Father Geiermann discusses the problems which delusions cause in the intellect and which uncontrolled passions cause in the will of a person trying to live a virtuous life.
“A delusion is an erroneous judgment regarding the condition of affairs, the end to be attained, the motives to be followed, or the means to be employed in practical life. Faith teaches that the human mind has been darkened by original sin. Unless a person be very humble and circumspect, therefore, his perceptions will easily be blurred, his judgments erroneous, and the dictates of his reason reprehensible.”
“In consequence of delusions individuals mistake in themselves (1) the desire of virtue for virtue itself, (2) confuse passion with virtue, and (3) invariably overestimate their own ability and productions while underrating the ability and deeds of others. In consequence of this same delusion man often (1) neglects to give God His due, and (2) even disregards the proximate occasion of sin, as though he were already confirmed in virtue.”

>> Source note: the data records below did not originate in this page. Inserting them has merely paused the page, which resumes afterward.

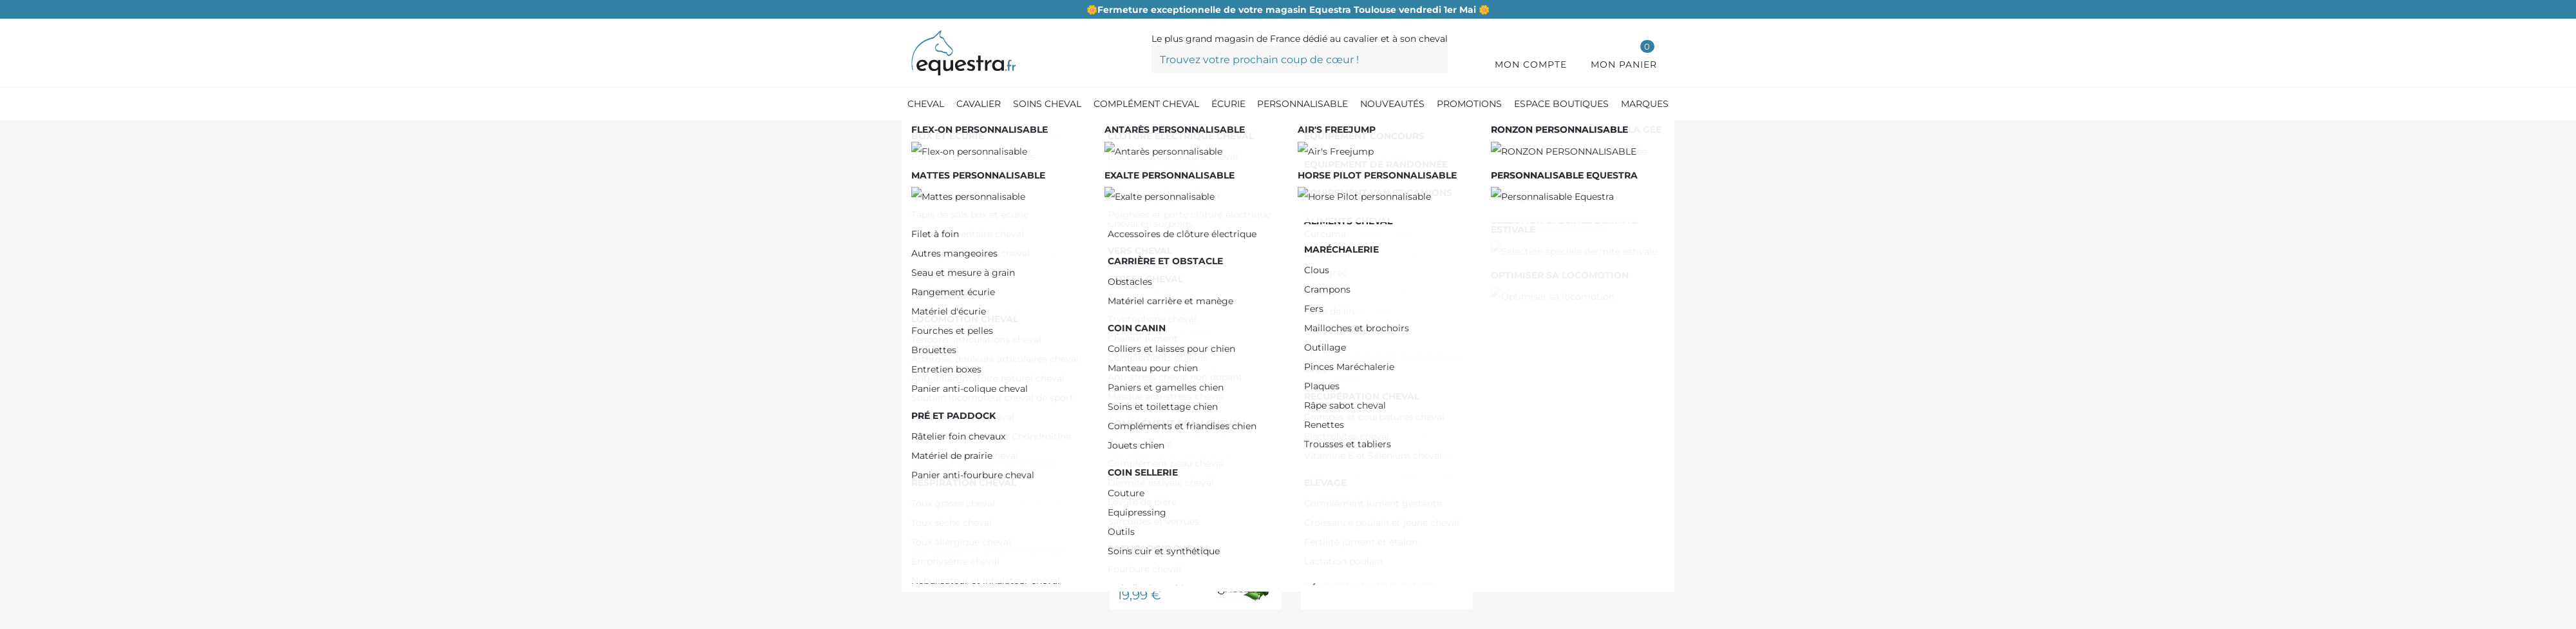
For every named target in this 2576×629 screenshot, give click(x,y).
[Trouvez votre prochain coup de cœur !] (1299, 59)
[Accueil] (917, 135)
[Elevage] (1075, 134)
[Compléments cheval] (991, 134)
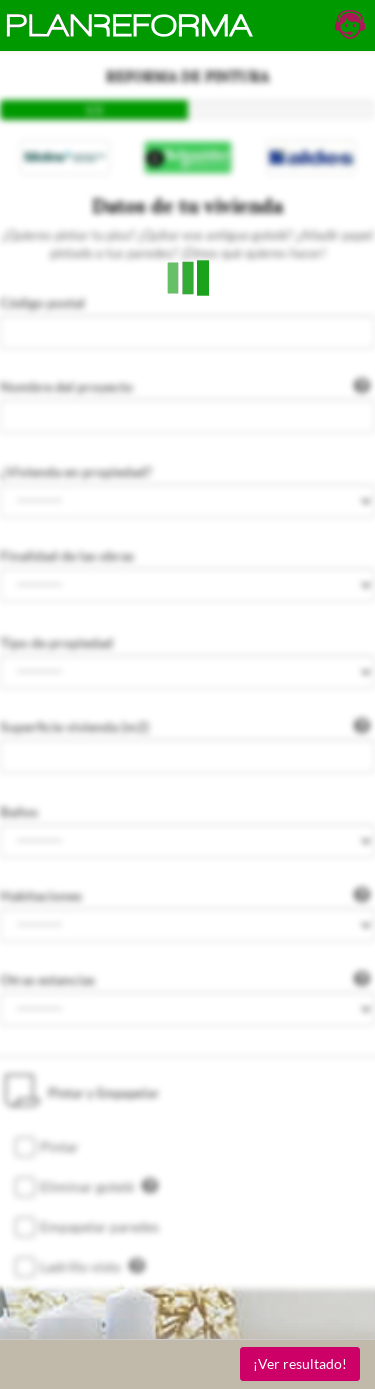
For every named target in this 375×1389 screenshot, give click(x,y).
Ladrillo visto (92, 1266)
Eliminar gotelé (99, 1186)
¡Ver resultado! (300, 1363)
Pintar (59, 1146)
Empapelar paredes (99, 1226)
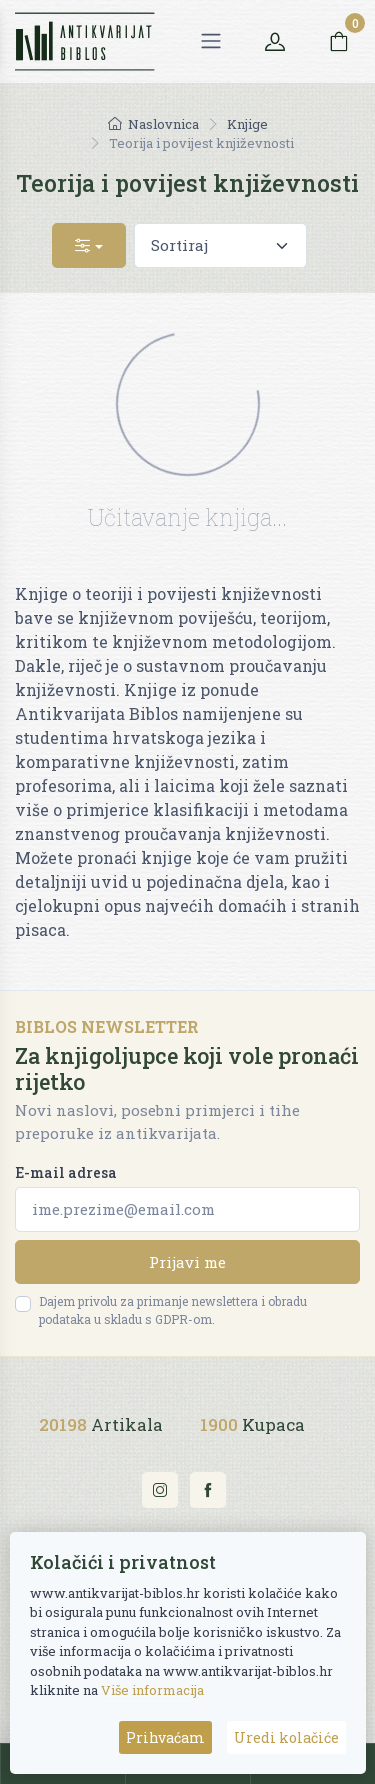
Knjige (247, 124)
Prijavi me (187, 1262)
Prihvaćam (165, 1737)
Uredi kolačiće (286, 1737)
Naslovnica (153, 124)
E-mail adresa (66, 1172)
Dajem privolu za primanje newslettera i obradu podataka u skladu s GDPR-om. (173, 1310)
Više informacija (152, 1690)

Father Geiermann asserts that “two causes combine to give permanence to delusions in the human mind.” One is mental pride, which causes a person to mistake his imagination for divine inspiration, thereby leading ”fools to rush in where angels fear to tread.” The other is unbridled self-love, which can so blind a person that he cannot see “the beam in his own eye, though he sees the mote in his neighbor’s eye” (Matt 7:3).
“As delusions obscure and pervert the operations of the mind, so the passions hamper the will, and at times hold it captive. As a result of original sin man’s will is not only weakened, but his nature inclines inordinately to one of the eleven passions. This inclination is called his predominant passion.”
“Love is the root of all the passions. It is the great motive power of life. Even fear and desire spring from it. Owing to his selfish nature some form of self-love is always the foundation of man’s predominant passion. He should guard against it especially because the predominant passion invariably tends to one of the seven capital sins, and so may easily pave the way for vices that will hurry him to temporal excess and eternal ruin.”
Quotations from Peter Geiermann, The Narrow Way (New York: Benziger, 1914).